Toni molto pacati. Al telefono, il parroco spiega tutta la vicenda: «Marco Di Just è capo gruppo e capo clan Agesci da diverso tempo, guida un gruppo di venticinque adolescenti che vanno dai 16 ai 18 anni. Convive con il suo compagno da nove anni e a febbraio scorso ha fatto outing», racconta, «già quattro anni fa ho segnalato la vicenda al vescovo di Gorizia, mons. Carlo Maria Redaelli, anche per sapere se questo ragazzo poteva contare su un accompagnamento spirituale visto il ruolo delicato di educatore che riveste. Nessuno mi ha risposto. Il messaggio educativo che passa ai ragazzi è quello che unirsi con un uomo è normale. Come educatore è un bravo capo, dal punto di vista della fede tutto il gruppo scout ha molte carenze perché, di fatto, non c’è un vero percorso di fede. Lo so perché c’è anche mio nipote che ne fa parte».Vedi anche:
A Don Francesco non va giù il clamore con cui è stata organizzata la cerimonia: «Tra gli organizzatori», dice, «c’era anche don Eugenio. Dopo il rito, sono andati nel parco del paese e si sono baciati davanti a tutti. Forse un po’ di sobrietà non avrebbe guastato.
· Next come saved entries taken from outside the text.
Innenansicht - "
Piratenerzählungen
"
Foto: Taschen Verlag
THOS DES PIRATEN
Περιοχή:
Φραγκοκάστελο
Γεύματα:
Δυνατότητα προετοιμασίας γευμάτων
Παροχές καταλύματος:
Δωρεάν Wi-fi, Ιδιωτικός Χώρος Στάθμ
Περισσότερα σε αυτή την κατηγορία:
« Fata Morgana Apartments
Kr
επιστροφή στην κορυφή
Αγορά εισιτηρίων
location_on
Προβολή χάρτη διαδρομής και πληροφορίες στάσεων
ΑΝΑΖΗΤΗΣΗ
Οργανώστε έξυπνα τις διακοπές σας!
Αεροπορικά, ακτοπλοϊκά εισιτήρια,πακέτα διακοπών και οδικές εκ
Ripeto: un conto, come Chiesa, è essere accoglienti, un’altro è rendere normale ed esaltare qualcosa che è al di fuori del magistero della Chiesa. Il vescovo mi ha detto di non creare tensioni e non alimentare polemiche, forse è preoccupato dell’opinione pubblica. Secondo me, la questione si poteva risolvere quattro mesi fa chiamando i vertici regionali dell’Agesci e l’assistente diocesano e confrontarsi serenamente. Io non mi diverto a sollevare la questione, non ne ho mai parlato in pubblico ma ho solo scritto una riflessione sul bollettino parrocchiale».
Don Francesco spiega che lui accompagna spiritualmente molti omosessuali: «Li seguo, li confesso, li consiglio come deve fare un buon pastore. Un conto è l’orientamento sessuale, un’altra cosa è ostentare, andare a convivere, fare tutto pubblicamente contro il magistero della Chiesa. In questo caso, c’è il ruolo di educatore che è molto complicato».
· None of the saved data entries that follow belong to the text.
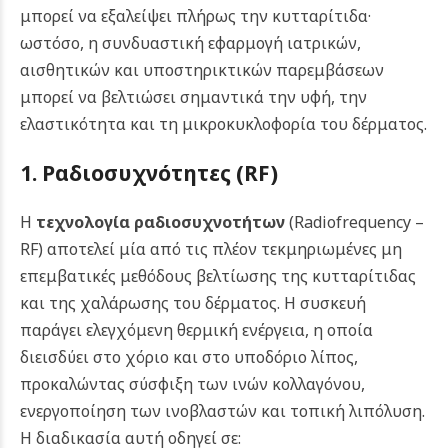
μπορεί να εξαλείψει πλήρως την κυτταρίτιδα·
ωστόσο, η συνδυαστική εφαρμογή ιατρικών,
αισθητικών και υποστηρικτικών παρεμβάσεων
μπορεί να βελτιώσει σημαντικά την υφή, την
ελαστικότητα και τη μικροκυκλοφορία του δέρματος.
1. Ραδιοσυχνότητες (RF)
Η
τεχνολογία ραδιοσυχνοτήτων
(Radiofrequency –
RF) αποτελεί μία από τις πλέον τεκμηριωμένες μη
επεμβατικές μεθόδους βελτίωσης της κυτταρίτιδας
και της χαλάρωσης του δέρματος. Η συσκευή
παράγει ελεγχόμενη θερμική ενέργεια, η οποία
διεισδύει στο χόριο και στο υποδόριο λίπος,
προκαλώντας σύσφιξη των ινών κολλαγόνου,
ενεργοποίηση των ινοβλαστών και τοπική λιπόλυση.
Η διαδικασία αυτή οδηγεί σε:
La vicenda, si capisce, è solo agli inizi. Il vescovo di Gorizia non è ancora intervenuto ufficialmente e per ora non ha intenzione di farlo. «Sulle unioni civili», spiega il responsabile dell’ufficio stampa della Curia Mauro Ungaro, «la posizione della Chiesa è chiarissima: siamo contrari. Su questo caso in particolare non siamo intervenuti perché riguarda un educatore dell’Agesci e deve essere l’Agesci a intervenire in prima battuta, anche previa verifica interna. Come diocesi non abbiamo voluto alimentare polemiche che rischiano di essere irrispettose nei confronti delle persone coinvolte. Credo che molto presto ci sarà un confronto tra mons. Redaelli e i vertici nazionali dell’Agesci tramite l’assistente diocesano degli scout».
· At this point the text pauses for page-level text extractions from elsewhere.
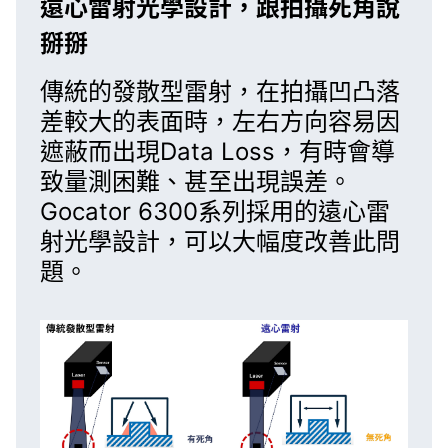
遠心雷射光學設計，跟拍攝死角說
掰掰
傳統的發散型雷射，在拍攝凹凸落
差較大的表面時，左右方向容易因
遮蔽而出現Data Loss，有時會導
致量測困難、甚至出現誤差。
Gocator 6300系列
採用的遠心雷
射光學設計，可以大幅度改善此問
題。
Silenzio anche da parte degli scout di Staranzano mentre l’Agesci nazionale ha diramato una nota nella quale «ribadisce la propria fiducia nella comunità capi del Gruppo di Staranzano, in provincia di Gorizia». L’Associazione, si legge, «sottolinea che il discernimento e la decisione in merito alle questioni educative sono in capo alla comunità educante che, sostenuta dalla Chiesa locale, confrontandosi con il Vescovo, saprà valutare ciò che deve essere fatto per il bene dei ragazzi che sono loro affidati avendo come riferimento il Patto Associativo e il Magistero della Chiesa, nel rispetto di tutte le persone coinvolte».